Pharmaceutical companies sponsor disease definitions and promote them to prescribers and consumers. Despite clear conflicts of interest, a lot of money can be made from telling healthy people they're sick.

In a recent issue of the British Medical Journal (BMJ), researchers gave examples of "disease mongering" and suggested how to prevent the growth of this practice.

Some forms of medicalizing ordinary life may be better described as "disease mongering," extending the boundaries of treatable illness to expand markets for new products.

Read the full text of this research paper
on the BMJ website.
 

Disease mongering can include turning ordinary processes or ailments into medical problems.

For example, around the time that Merck's hair growth drug finasteride (Propecia) was first approved in Australia, leading newspapers featured new information about the emotional trauma associated with hair loss, said the authors.

Disease mongering can also include seeing mild symptoms as serious, and treating personal problems as medical ones. A senior Roche official told the authors that company promotion exaggerated the level of social phobia in Australia.

Risks are increasingly portrayed as diseases according to the authors, who cited the example of corporate-backed promotional activities for osteoporosis that attempt to persuade millions of healthy women worldwide that they are sick.

Although these observations of disease mongering are selective and preliminary, the authors believe that more could be done to expose and reduce misleading "wonder drug" stories in the media, which help to facilitate so much disease mongering. They suggested that corporate-funded information about disease should be replaced by independent information.
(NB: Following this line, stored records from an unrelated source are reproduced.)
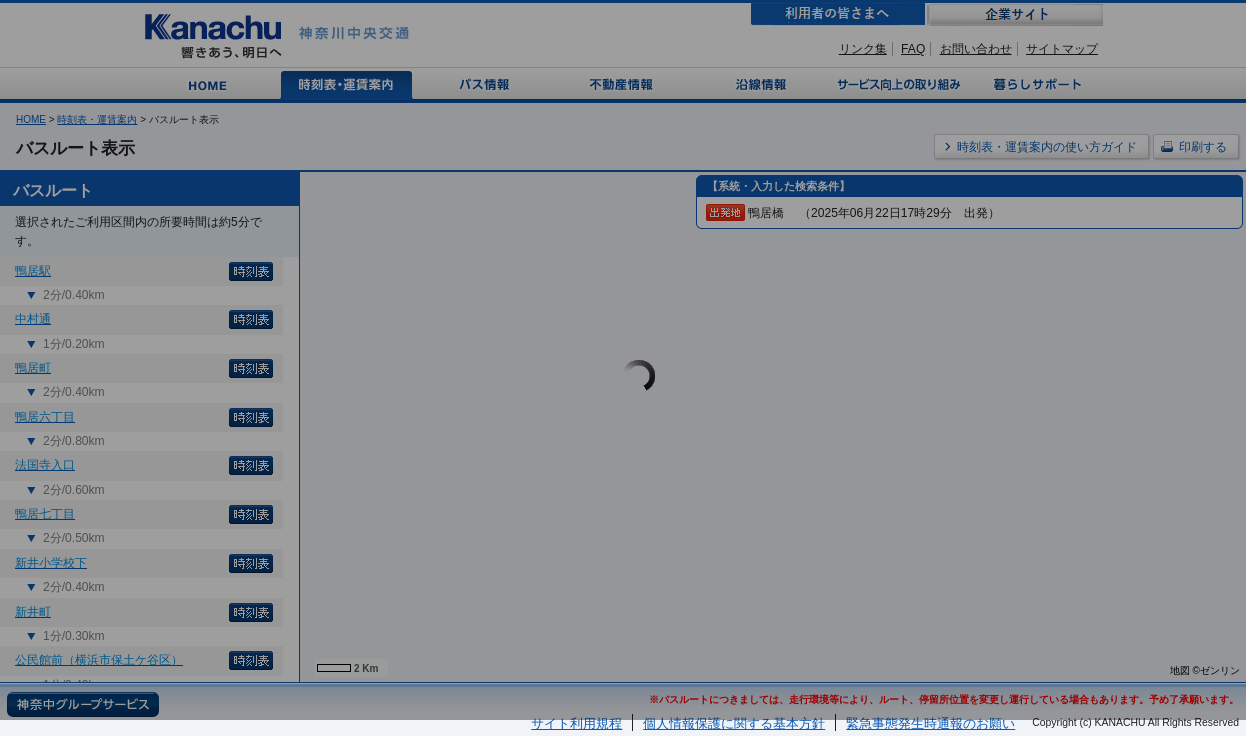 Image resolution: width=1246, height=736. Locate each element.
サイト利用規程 (576, 723)
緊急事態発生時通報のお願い (930, 723)
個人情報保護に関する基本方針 (734, 723)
In the same issue, the BMJ published a related article, reporting on the results of an online survey it took to ask medical doctors the question: "What is and what is not a disease?"

The aim was to prompt a debate on what is and what is not a disease and draw attention to the increasing tendency to classify people's problems as diseases. A top 20 list includes ageing, baldness, jet lag, cellulite, and anxiety about penis size. Some of these "non-diseases" already appear in official classifications of disease.

SOURCES: "Selling sickness: the pharmaceutical industry and disease mongering," British Medical Journal, April 13, 2002.

"In search of 'non-disease,'" British Medical Journal, April 13, 2002.